Patient and stakeholder involvement
The NHS England London Region Patient Leadership Board for Dentistry, Optometry and Pharmacy and members of the Local Pharmaceutical Committee (LPC) reviewed the eight questions, the design of the brief intervention and the guidance pack and fact sheets. We incorporated their feedback into the final design of the study. Members of the LPC also piloted the survey before its launch.
Results
Community pharmacy and parent characteristics
Fifty-one per cent (n=951) of community pharmacies participated across London during the 10-week period. The pharmacies collected data from 6915 parents who visited them to purchase or to collect pain medications for their children. This number varied by pharmacy ranging from 1 to 73 parents with an average of seven parents visiting each pharmacy.
Parents who sought relief for their children’s oral pain
Oral pain was the most common reason for parents to seek pain medications from pharmacies for their children over 10 weeks. Nearly two-thirds (65%) of the parents sought pain relief for a child who had oral pain at the time of the visit to the pharmacy (table 1). Forty-one per cent of children had toothache, 20% had pain from a newly erupting tooth and 15% had a painful mouth ulcer. More teenagers had toothache and painful mouth ulcers than younger children (χ2 for trend test; P<0.001), while more preschool children had teething pain from erupting teeth (χ2 for trend test; P<0.001) (table 1). Saturdays and Sundays were the peak days for parents to visit pharmacies for pain medication for children’s oral pain.

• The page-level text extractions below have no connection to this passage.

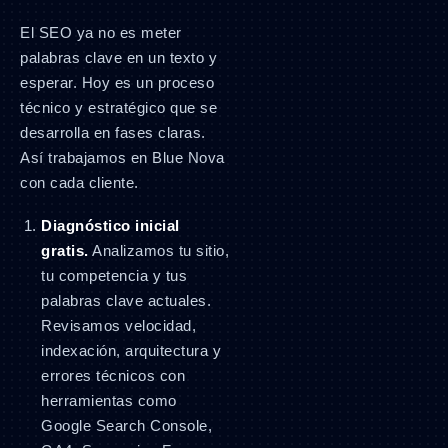
El SEO ya no es meter
palabras clave en un texto y
esperar. Hoy es un proceso
técnico y estratégico que se
desarrolla en fases claras.
Así trabajamos en Blue Nova
con cada cliente.
Diagnóstico inicial
gratis.
Analizamos tu sitio,
tu competencia y tus
palabras clave actuales.
Revisamos velocidad,
indexación, arquitectura y
errores técnicos con
herramientas como
Google Search Console,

Number (%) of parents who had a child with oral pain, toothache and pain from a newly erupting tooth or a painful mouth ulcer by the child’s age
Seventy per cent of parents who had children with oral pain were purchasing OTC pain medications. This also varied by the child’s age. Eighty-one per cent of parents who had children aged 0–3 years purchased OTC pain medications compared with 70% of parents with children aged 4–7 years, 64% of parents with children aged 8−11 years, 65% of parents with children aged 12–15 years and 68% of parents with children aged 16–19 years.

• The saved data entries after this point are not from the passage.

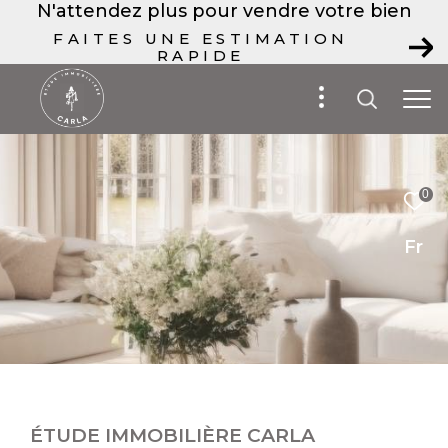
N'attendez plus pour vendre votre bien
FAITES UNE ESTIMATION
RAPIDE
0
Fr
ÉTUDE IMMOBILIÈRE CARLA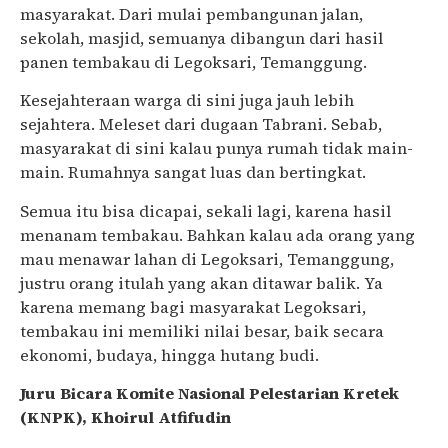
masyarakat. Dari mulai pembangunan jalan,
sekolah, masjid, semuanya dibangun dari hasil
panen tembakau di Legoksari, Temanggung.
Kesejahteraan warga di sini juga jauh lebih
sejahtera. Meleset dari dugaan Tabrani. Sebab,
masyarakat di sini kalau punya rumah tidak main-
main. Rumahnya sangat luas dan bertingkat.
Semua itu bisa dicapai, sekali lagi, karena hasil
menanam tembakau. Bahkan kalau ada orang yang
mau menawar lahan di Legoksari, Temanggung,
justru orang itulah yang akan ditawar balik. Ya
karena memang bagi masyarakat Legoksari,
tembakau ini memiliki nilai besar, baik secara
ekonomi, budaya, hingga hutang budi.
Juru Bicara Komite Nasional Pelestarian Kretek
(KNPK), Khoirul Atfifudin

Nearly 1 in 10 (n=591) of all children had signs and symptoms indicating a dental emergency and community pharmacy staff signposted them to emergency services.
Parents who contacted health professionals and services before going to the pharmacy
Only 30% of the children with oral pain had seen a dentist before they visited the pharmacy. Contact with dentists also varied by the oral pain type and the age of the child. Forty-five per cent of children who had a toothache had seen a dentist before they went to the pharmacy compared with only 7% of children who had pain from an erupting tooth and 7% who had a mouth ulcer. Only a quarter of children with a toothache aged 0–3 years had seen a dentist compared with 44% of children aged 4–7 years, 49% of children aged 8–11 years, 48% of children aged 12–15 years and 42% of children aged 16–19 years (χ2 test for trend; P=0.03).

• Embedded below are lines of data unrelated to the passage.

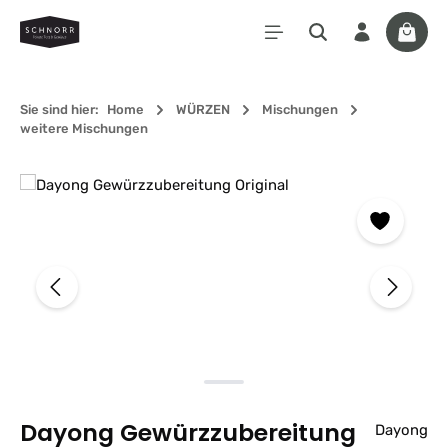
Zum Hauptinhalt springen
Waren
Sie sind hier:
Home
WÜRZEN
Mischungen
weitere Mischungen
Bildergalerie überspringen
Dayong Gewürzzubereitung
Dayong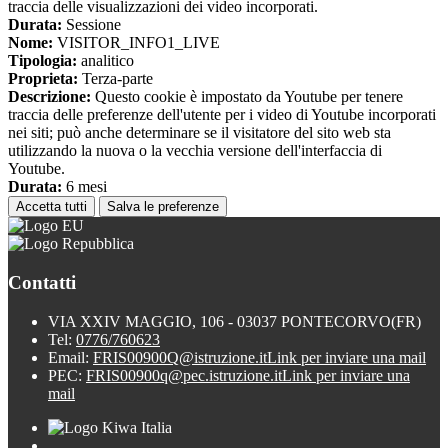
traccia delle visualizzazioni dei video incorporati.
Durata:
Sessione
Nome:
VISITOR_INFO1_LIVE
Tipologia:
analitico
Proprieta:
Terza-parte
Descrizione:
Questo cookie è impostato da Youtube per tenere
traccia delle preferenze dell'utente per i video di Youtube incorporati
nei siti; può anche determinare se il visitatore del sito web sta
utilizzando la nuova o la vecchia versione dell'interfaccia di
Youtube.
Durata:
6 mesi
Accetta tutti
Salva le preferenze
Contatti
VIA XXIV MAGGIO, 106 - 03037 PONTECORVO(FR)
Tel:
0776/760623
Email:
FRIS00900Q@istruzione.it
Link per inviare una mail
PEC:
FRIS00900q@pec.istruzione.it
Link per inviare una
mail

Twenty-eight per cent of children with oral pain had contacted health professionals and health services outside dentistry before visiting the pharmacy (table 2). GPs (14%) were the most common health professionals. Children had also visited health visitors, practice nurses, school nurses and GP out-of-hours services before going to the pharmacy. Four per cent of children had contacted a secondary care A&E department, an urgent care centre or the NHS 111 telephone advice service. Table 2 shows the multiple contacts that the parents of children with oral pain had with health professionals and services outside dentistry seeing between one to four different health professionals before their pharmacy visit.
Number (%) of children with oral pain who had seen a dentist and other health professionals and services before their pharmacy visit
The costs of children with oral pain seeing health professionals outside dentistry
Table 3 shows the cost to the NHS when children with oral pain see health professionals outside dentistry before going to a pharmacy. To estimate the cost of inappropriate health contacts (overuse), we excluded children with oral pain who had signs of systemic disease or a dental emergency that could have warranted a GP or an A&E visit or parent who had contacted the NHS 111 telephone advice service. Contacts with GPs (£16 668) and with NHS walk-in/urgent care centres (£3135) were the most costly single contacts made by children who had oral pain. Contacts with GPs represented 59% of the total primary care costs, while NHS walk-in/urgent care centres contacts represented 78% of the total secondary care costs. Multiple contacts with other health professionals outside dentistry contributed an additional £4402 to produce a total cost to the NHS of £36 573. This represents the cost of inappropriate health contacts and service overuse by children with oral pain during the 10-week period (table 3). We extrapolated these costs for the 52-week period to yield an estimated annual cost for the NHS of £190 178. We finally calculated the cost to the NHS of parents who could be visiting all of the pharmacies in London estimated as £373 288: the annual NHS cost of multiple and inappropriate health service use by children with oral pain (table 3).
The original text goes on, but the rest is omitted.